529 plans are a tax-smart way to help your college savings go further. They can be a convenient way to save money for education and even allow for people beyond the account owner to make contributions to the account. While 529 plans are not the only way to save for college, they should be a consideration for any parent or guardian.

529 plans offer many benefits. The plans offer tax-free withdrawals for qualified education expenses. There are no income limits, so anyone can open or fund a 529 plan, and the programs have high contribution limits.

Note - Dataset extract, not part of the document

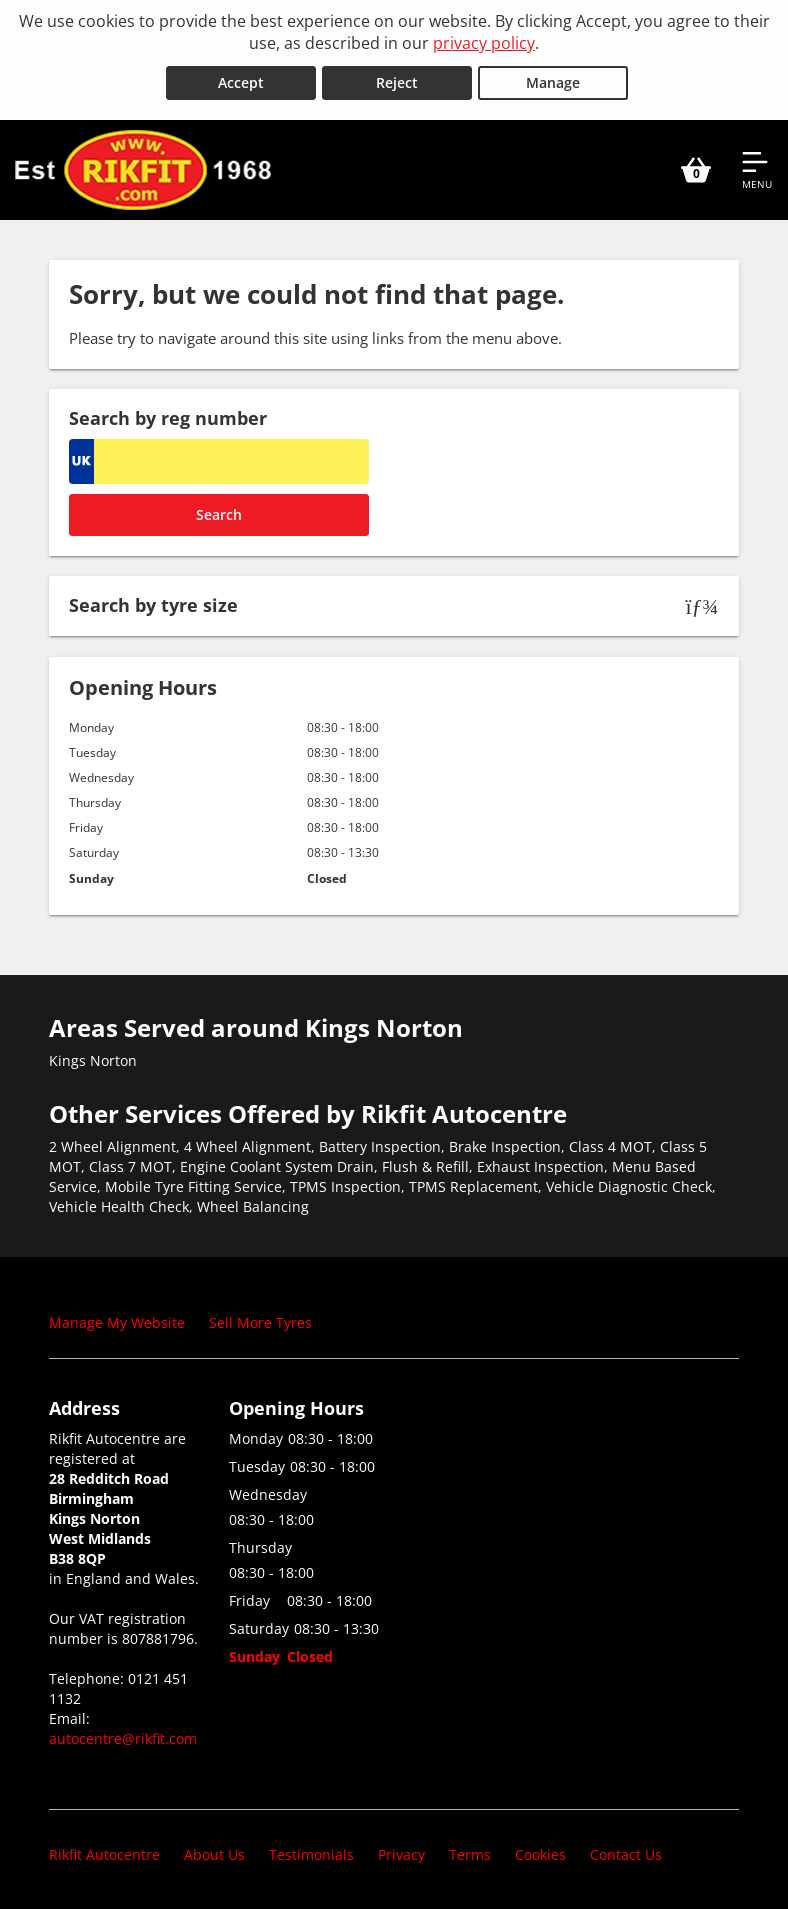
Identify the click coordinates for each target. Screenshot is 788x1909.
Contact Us (626, 1853)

A major disadvantage of 529 plans is that funds must be used for the beneficiary’s education expenses to qualify for the tax benefit, meaning your money is locked into a specific use and can’t be withdrawn without incurring penalties. Plans may also have enrollment or ongoing fees. Investment options are limited by the plan, so you won’t be able to use alternate investing strategies.

FAQs

A 529 plan will have some effect on the beneficiary’s financial aid eligibility, as these accounts are considered parental assets, but they are not heavily weighted in the expected family contribution, which is the dollar amount the family would be expected to pay for a child’s education. Distributions from 529 accounts are also not considered income that must be included on Free Application for Federal Student Aid, or FAFSA, applications.

529 plan fees vary depending on the type of plan and investments used within the plan. Plans may charge enrollment or application fees and ongoing administrative or maintenance fees in addition to the fees incurred by the investment funds used in the plan. Many states offer direct-sold plans, which let you avoid broker fees on the investments, and some plans will waive the administrative or maintenance fees if you have a large enough account balance or agree to an automatic contribution plan. The plan’s documentation will detail the specific fees in a given plan.

Qualified education expenses include tuition, fees, books and supplies, room and board, meal plans, special-needs equipment, and student loans. You can also use 529 funds to pay for tuition and fees at vocational, trade, primary or secondary schools. Expenses that do not qualify include health insurance, medical expenses and transportation.